Sarebbe bene recuperare anche le seguenti informazioni:

  • la data di trascrizione o iscrizione nei pubblici registri;
  • il registro generale e il registro particolare in cui è stato iscritto l'atto.

Nel caso non si fosse in possesso di queste informazioni, si potrà richiedere una visura catastale dell'immobile, dove sono riportati il numero di protocollo e il nome del notaio rogante.

Fornendo queste coordinate, lo studio notarile sarà in grado di produrre il documento richiesto. Per capire meglio cosa richiedere, ecco un elenco esaustivo delle tipologie di atto che possono aver dato luogo al trasferimento di proprietà:

  • contratto di compravendita immobiliare;
  • atto di donazione;
  • atto di accettazione dell'eredità (non basta la dichiarazione di successione).

Può accadere che il notaio non sia più in esercizio e che lo studio notarile abbia chiuso. In questi casi, com'è possibile ottenere l'atto di provenienza?

A chi richiedere l'atto di provenienza se il notaio non esercita più

Qualora lo studio notarile che ha stipulato l'atto non fosse più in attività, la richiesta può essere inoltrata all'Archivio distrettuale notarile (si può individuare l'archivio di competenza attraverso lo strumento Archinota del Ministero della Giustizia) o alla Conservatoria dei Pubblici Registri Immobiliari (Agenzia delle Entrate).

Nel caso in cui l'atto sia stato trascritto a seguito della meccanizzazione (informatizzazione degli atti depositati presso la Conservatoria), il documento può essere richiesto anche tramite la piattaforma Sister dell’Agenzia delle Entrate.

Quando la provenienza è questione da Tribunale

In alcuni casi, la provenienza passa attraverso una sentenza del Tribunale. Nel caso di usucapione o nel caso di una procedura esecutiva immobiliare, ad esempio, è la sentenza o l'atto del Giudice a definire la proprietà dell'immobile. L'atto di provenienza sarà, dunque, rappresentato dal provvedimento dell'Autorità.

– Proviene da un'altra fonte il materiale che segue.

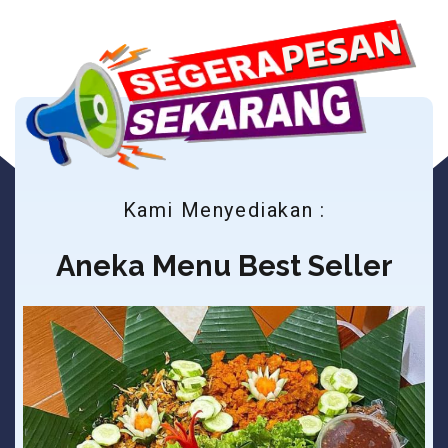
Kami Menyediakan :
Aneka Menu Best Seller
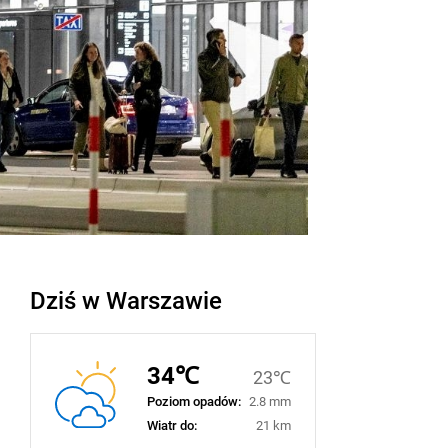
Dziś w Warszawie
34℃
23℃
Poziom opadów:
2.8 mm
Wiatr do:
21 km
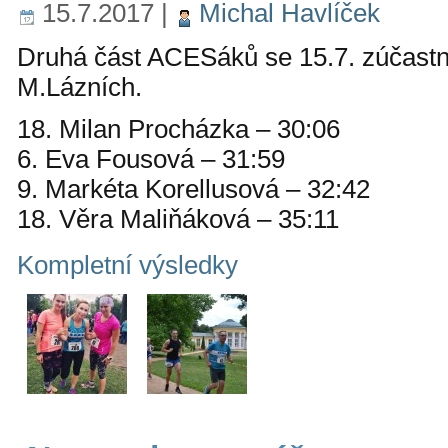
15.7.2017
|
Michal Havlíček
Druhá část ACESáků se 15.7. zúčastn
M.Lázních.
18. Milan Procházka – 30:06
6. Eva Fousová – 31:59
9. Markéta Korellusová – 32:42
18. Věra Maliňáková – 35:11
Kompletní výsledky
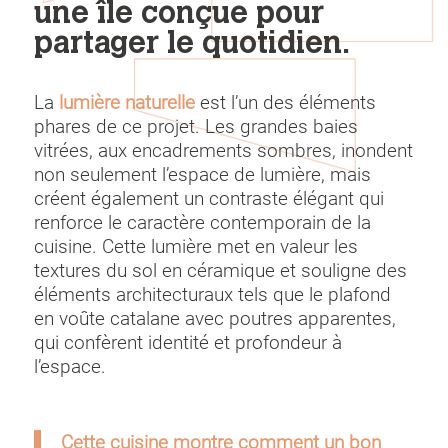
une île conçue pour
partager le quotidien.
La
lumière naturelle
est l’un des éléments
phares de ce projet. Les grandes baies
vitrées, aux encadrements sombres, inondent
non seulement l’espace de lumière, mais
créent également un contraste élégant qui
renforce le caractère contemporain de la
cuisine. Cette lumière met en valeur les
textures du sol en céramique et souligne des
éléments architecturaux tels que le plafond
en voûte catalane avec poutres apparentes,
qui confèrent identité et profondeur à
l’espace.
Cette cuisine montre comment un bon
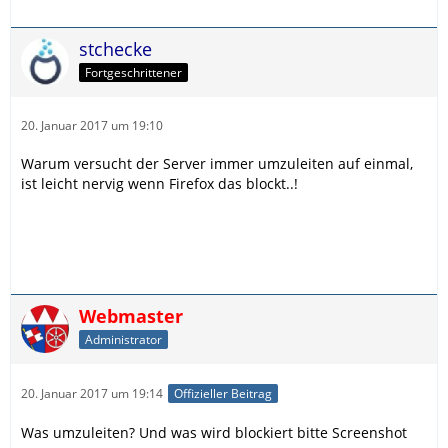
stchecke
Fortgeschrittener
20. Januar 2017 um 19:10
Warum versucht der Server immer umzuleiten auf einmal,
ist leicht nervig wenn Firefox das blockt..!
Webmaster
Administrator
20. Januar 2017 um 19:14
Offizieller Beitrag
Was umzuleiten? Und was wird blockiert bitte Screenshot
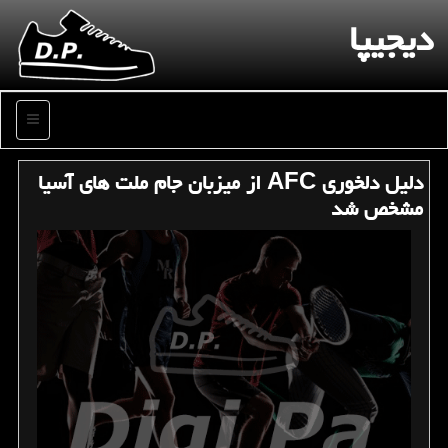
دیجیپا
منو
دلیل دلخوری AFC از میزبان جام ملت های آسیا
مشخص شد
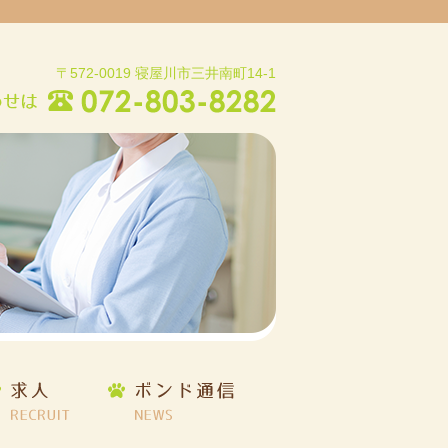
〒572-0019 寝屋川市三井南町14-1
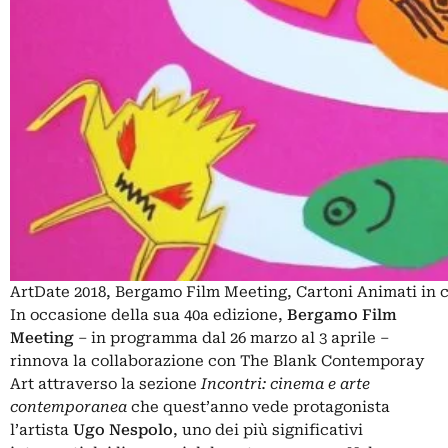
ArtDate 2018, Bergamo Film Meeting, Cartoni Animati in
In occasione della sua 40a edizione,
Bergamo Film
Meeting
– in programma dal 26 marzo al 3 aprile –
rinnova la collaborazione con The Blank Contemporay
Art attraverso la sezione
Incontri: cinema e arte
contemporanea
che quest’anno vede protagonista
l’artista
Ugo Nespolo
, uno dei più significativi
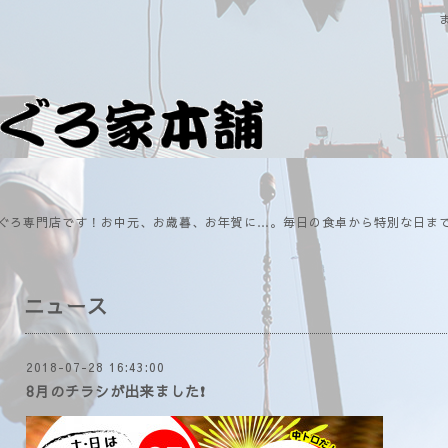
ぐろ専門店です！お中元、お歳暮、お年賀に…。毎日の食卓から特別な日ま
ニュース
2018-07-28 16:43:00
8月のチラシが出来ました❗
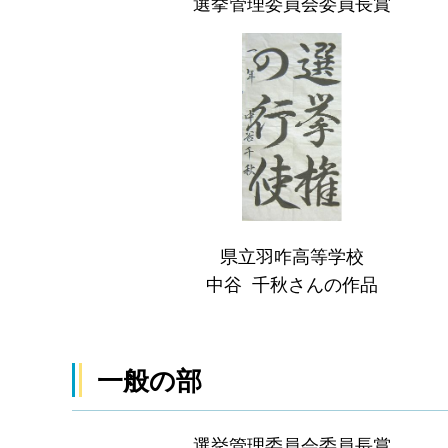
選挙管理委員会委員長賞
県立羽咋高等学校
中谷 千秋さんの作品
一般の部
選挙管理委員会委員長賞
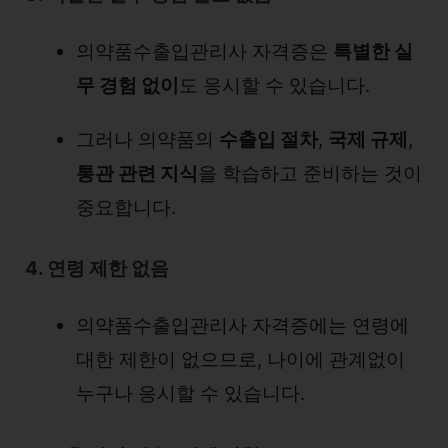
의약품수출입관리사 자격증은
특별한 실
무 경험 없이
도 응시할 수 있습니다.
그러나 의약품의
수출입 절차
,
국제 규제
,
통관 관련 지식
을 학습하고 준비하는 것이
중요합니다.
4. 연령 제한 없음
의약품수출입관리사 자격증에는 연령에
대한 제한이 없으므로, 나이에 관계없이
누구나 응시할 수 있습니다.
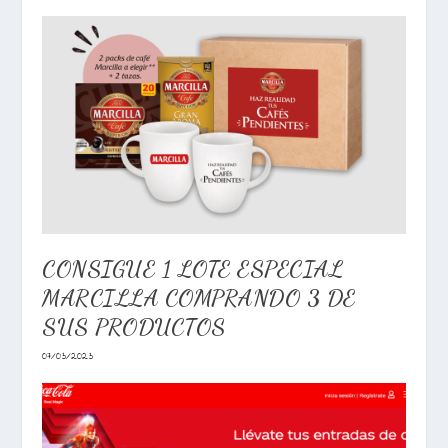
CONSIGUE 1 LOTE ESPECIAL
MARCILLA COMPRANDO 3 DE
SUS PRODUCTOS
07/03/2023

Atto di provenienza: il costo

Ottenere una copia dell'atto di provenienza autenticato attraverso l'Archivio distrettuale notarile dipende dalle informazioni di cui si è a disposizione, dal formato richiesto e dagli eventuali costi di spedizione. Una copia autentica in carta libera, in quattro facciate, fornendo tutti i dati indicati sopra (paragrafo "Come richiedere l'atto al notaio"), può costare 30€. La somma e le modalità di pagamento vengono comunicate al richiedente a seguito dell'individuazione dell'atto.

Nel caso di richiesta allo studio notarile, consigliamo di accertarsi preventivamente del costo della produzione di copia dell'atto di provenienza.